#### Source material

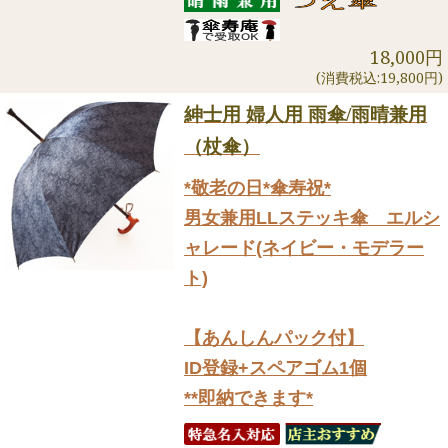
18,000円
(消費税込:19,800円)
紳士用 婦人用 雨傘/雨晴兼用
（杖傘）
*敬老の日*傘寿祝*
男女兼用LLステッキ傘 エルシ
ャレード(ネイビー・モデラー
ト)
【あんしんパック付】
ID登録+スペアゴム1個
**即納できます*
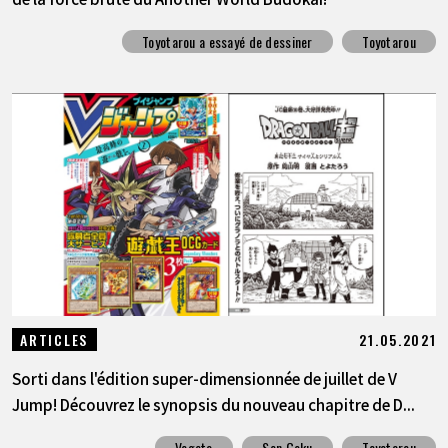
Toyotarou a essayé de dessiner
Toyotarou
21.05.2021
ARTICLES
Sorti dans l'édition super-dimensionnée de juillet de V
Jump! Découvrez le synopsis du nouveau chapitre de D...
Vegeta
Son Goku
Toyotarou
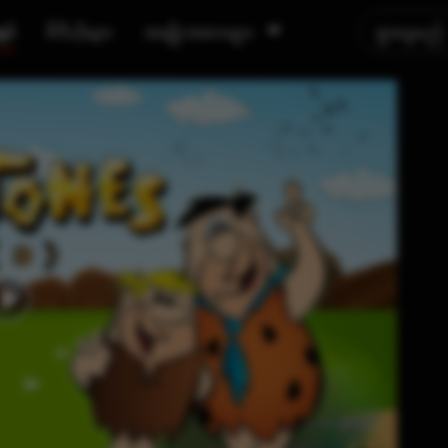
ရှင်
ဗီဒီယိုများ
အမျိုးအစားများ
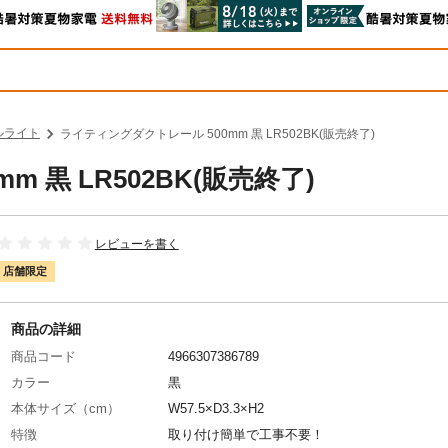
ルライト
ライティングダクトレール 500mm 黒 LR502BK(販売終了)
 黒 LR502BK(販売終了)
レビューを書く
店舗限定
商品の詳細
商品コード
4966307386789
カラー
黒
本体サイズ（cm）
W57.5×D3.3×H2
特徴
取り付け簡単で工事不要！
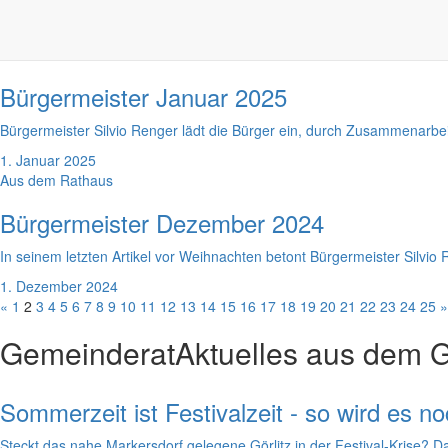
Beim Neujahrsempfang der Gemeinde Markersdorf stand die Rede von B
18. Januar 2025
Aus dem Rathaus
Bürgermeister Januar 2025
Bürgermeister Silvio Renger lädt die Bürger ein, durch Zusammenarbe
1. Januar 2025
Aus dem Rathaus
Bürgermeister Dezember 2024
In seinem letzten Artikel vor Weihnachten betont Bürgermeister Silvio
1. Dezember 2024
«
1
2
3
4
5
6
7
8
9
10
11
12
13
14
15
16
17
18
19
20
21
22
23
24
25
»
Gemeinderat
Aktuelles aus dem 
Sommerzeit ist Festivalzeit - so wird es n
Steckt das nahe Markersdorf gelegene Görlitz in der Festival-Krise? Da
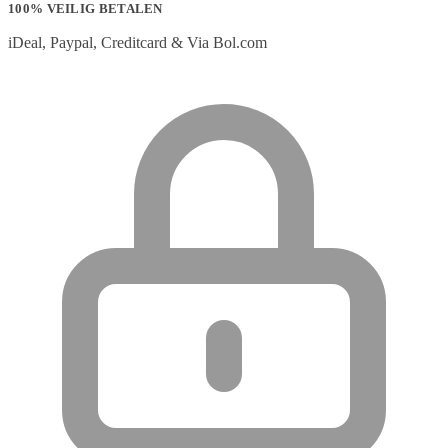
100% VEILIG BETALEN
iDeal, Paypal, Creditcard & Via Bol.com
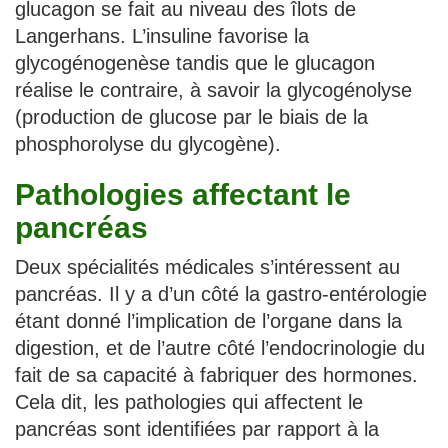
glucagon se fait au niveau des îlots de
Langerhans. L’insuline favorise la
glycogénogenèse tandis que le glucagon
réalise le contraire, à savoir la glycogénolyse
(production de glucose par le biais de la
phosphorolyse du glycogène).
Pathologies affectant le
pancréas
Deux spécialités médicales s’intéressent au
pancréas. Il y a d’un côté la gastro-entérologie
étant donné l’implication de l’organe dans la
digestion, et de l’autre côté l’endocrinologie du
fait de sa capacité à fabriquer des hormones.
Cela dit, les pathologies qui affectent le
pancréas sont identifiées par rapport à la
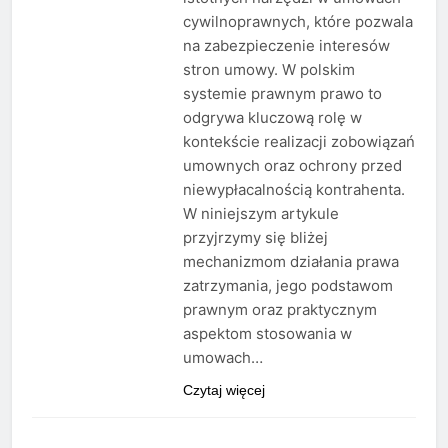
cywilnoprawnych, które pozwala
na zabezpieczenie interesów
stron umowy. W polskim
systemie prawnym prawo to
odgrywa kluczową rolę w
kontekście realizacji zobowiązań
umownych oraz ochrony przed
niewypłacalnością kontrahenta.
W niniejszym artykule
przyjrzymy się bliżej
mechanizmom działania prawa
zatrzymania, jego podstawom
prawnym oraz praktycznym
aspektom stosowania w
umowach…
Czytaj więcej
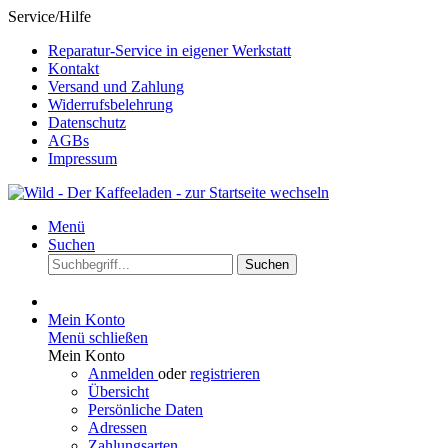
Service/Hilfe
Reparatur-Service in eigener Werkstatt
Kontakt
Versand und Zahlung
Widerrufsbelehrung
Datenschutz
AGBs
Impressum
Menü
Suchen
Suchen
Mein Konto
Menü schließen
Mein Konto
Anmelden
oder
registrieren
Übersicht
Persönliche Daten
Adressen
Zahlungsarten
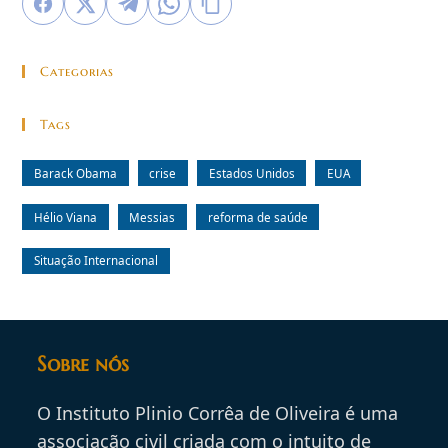
Categorias
Tags
Barack Obama
crise
Estados Unidos
EUA
Hélio Viana
Messias
reforma de saúde
Situação Internacional
Sobre nós
O Instituto Plinio Corrêa de Oliveira é uma
associação civil criada com o intuito de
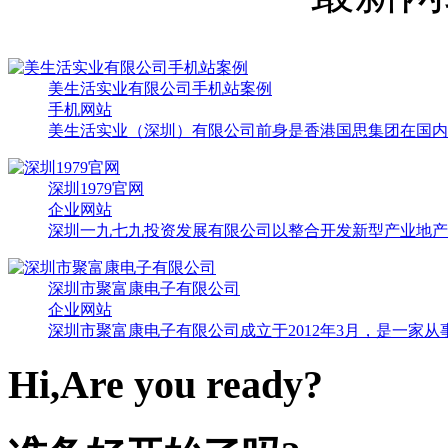
美生活实业有限公司手机站案例
手机网站
美生活实业（深圳）有限公司前身是香港国思集团在国内子
深圳1979官网
企业网站
深圳一九七九投资发展有限公司以整合开发新型产业地产为
深圳市聚富康电子有限公司
企业网站
深圳市聚富康电子有限公司成立于2012年3月，是一家从
Hi,Are you ready?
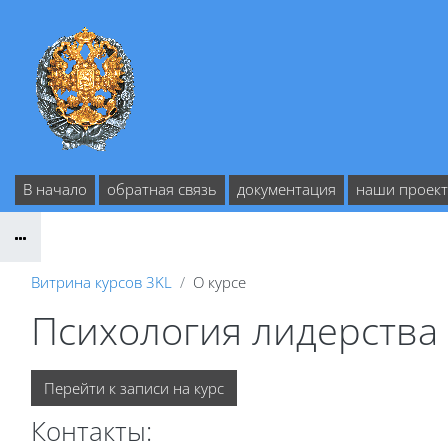
Перейти к основному содержанию
В начало
обратная связь
документация
наши проек
Витрина курсов 3KL
О курсе
Психология лидерства
Перейти к записи на курс
Контакты:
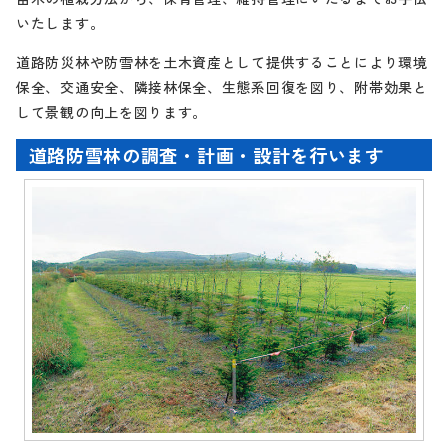
いたします。
道路防災林や防雪林を土木資産として提供することにより環境
保全、交通安全、隣接林保全、生態系回復を図り、附帯効果と
して景観の向上を図ります。
道路防雪林の調査・計画・設計を行います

########

**What you have to do:** Filter the records down to the lines that contain the string "Service", and copy those lines.

**Worked solution:**
Service/Hilfe
Reparatur-Service in eigener Werkstatt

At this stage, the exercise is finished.